Flávia Arruda, ex-ministro de Bolsonaro, abraça Lula em posse do petista - Foto: Reprodução/Twitter
Flávia Arruda, ex-ministro de Bolsonaro, abraça Lula em posse do petista - Foto: Reprodução/Twitter

Nesta segunda-feira (2), Flávia Arruda, ex-ministra da Secretaria de Governo da Presidência da República do governo de Jair Bolsonaro (PL), pediu a desfiliação do Partido Liberal (PL).

A saída da ex-ministra do partido foi motivada após ela, que presidia o partido no Distrito Federal (DF), ter comparecido à posse presidencial de Luiz Inácio Lula da Silva (PT), no domingo (1º). Durante a transmissão da cerimônia, foi registrado um abraço entre ela e o petista.

Além dela, o marido, o ex-governador do DF José Roberto Arruda, também pediu desfiliação do partido.
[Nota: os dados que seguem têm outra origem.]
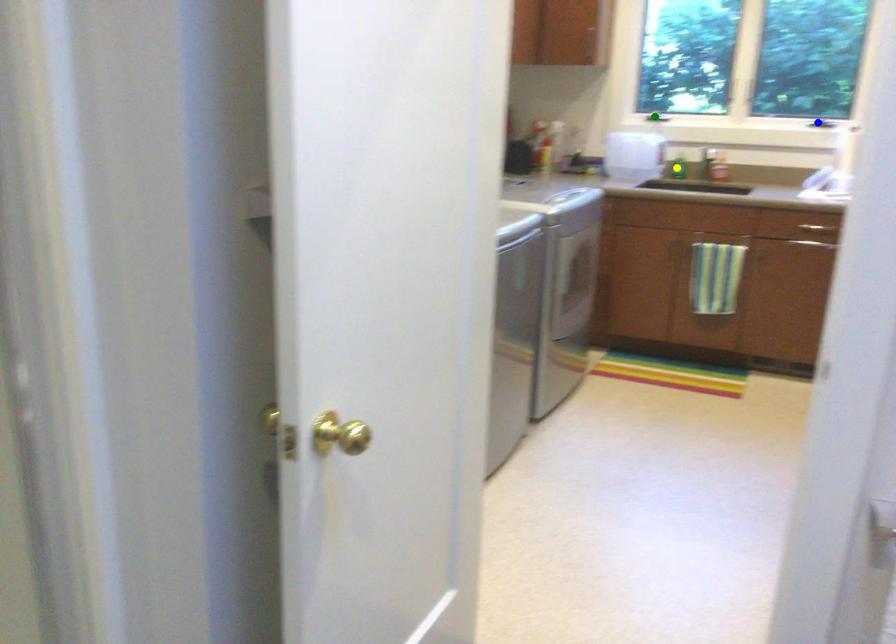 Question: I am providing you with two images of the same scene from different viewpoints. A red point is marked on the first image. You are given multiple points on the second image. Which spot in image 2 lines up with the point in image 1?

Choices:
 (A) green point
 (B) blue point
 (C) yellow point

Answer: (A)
Ambos estiveram com o presidente nacional do PL, Valdemar Costa Neto, na tarde desta segunda (2). Com a sua saída, a sigla deve ser comandada pela deputada federal Bia Kicis.
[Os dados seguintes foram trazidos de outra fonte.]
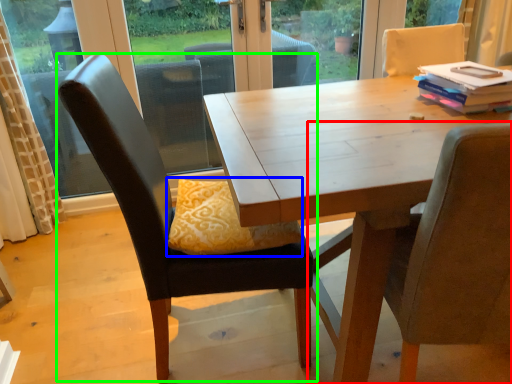 Question: Which is nearer to the chair (highlighted by a red box)? pillow (highlighted by a blue box) or chair (highlighted by a green box).

Choices:
 (A) pillow
 (B) chair

Answer: (A) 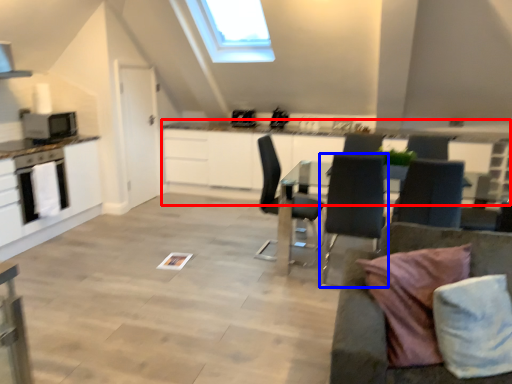 Question: Which object is further to the camera taking this photo, counter (highlighted by a red box) or chair (highlighted by a blue box)?

Choices:
 (A) counter
 (B) chair

Answer: (A) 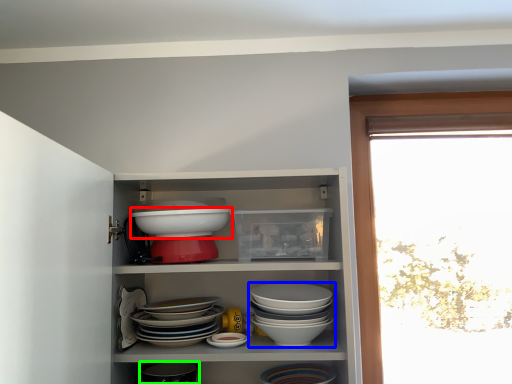 Question: Considering the real-world distances, which object is farthest from bowl (highlighted by a red box)? bowl (highlighted by a blue box) or tableware (highlighted by a green box)?

Choices:
 (A) bowl
 (B) tableware

Answer: (B)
Em nota oficial que formalizou a saída do partido, Flávia citou que o PL estava com uma bancada comandada por lideranças ‘fortes e motivadas’.

“Me desfilio hoje do Partido Liberal com certeza, tranquilidade e sentimento de dever cumprido no meu mandato, no ministério e na presidência regional. Entrego um partido com a maior bancada do DF, lideranças fortes e motivadas”, disse em nota oficial.
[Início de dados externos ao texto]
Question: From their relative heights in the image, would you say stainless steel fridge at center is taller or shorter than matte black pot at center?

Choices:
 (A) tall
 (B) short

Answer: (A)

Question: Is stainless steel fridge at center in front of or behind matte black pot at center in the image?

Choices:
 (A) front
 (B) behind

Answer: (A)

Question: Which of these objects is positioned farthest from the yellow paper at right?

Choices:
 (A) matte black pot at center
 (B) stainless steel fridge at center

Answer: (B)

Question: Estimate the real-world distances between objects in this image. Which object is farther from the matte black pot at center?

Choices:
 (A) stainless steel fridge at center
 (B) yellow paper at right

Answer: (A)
Ainda no documento Flávia citou "os fatos das últimas eleições" e seus “ideais democráticos” para sair do partido.

"Considerando os fatos das últimas eleições, o posicionamento do partido e meus ideais democráticos, sigo em um novo caminho com os sinceros votos de que a política continue sendo espaço de respeito, diálogo e busca de um Brasil melhor".

Flávia tentou uma vaga no Senado Federal nas eleições de 2022. Ela, no entanto, ficou em segundo lugar e perdeu a disputa para a também ex-ministra de Bolsonaro Damares Alves.

No pleito eleitoral de 2018, Flávia foi a candidata mais bem votada da capital para o cargo de deputada federal.

Flávia Arruda como deputada, assumiu cargos dentro da Câmara e participou de projetos relacionados à violência contra a mulher.

Antes do cargo como deputada federal, Flávia foi candidata a vice-governadora na chapa com Jofran Frejat (PR-DF), em 2014, como substituta do marido. Na época, José Roberto Arruda foi considerado ficha-suja pelo envolvimento na Operação Caixa de Pandora, também conhecida como Mensalão do DEM.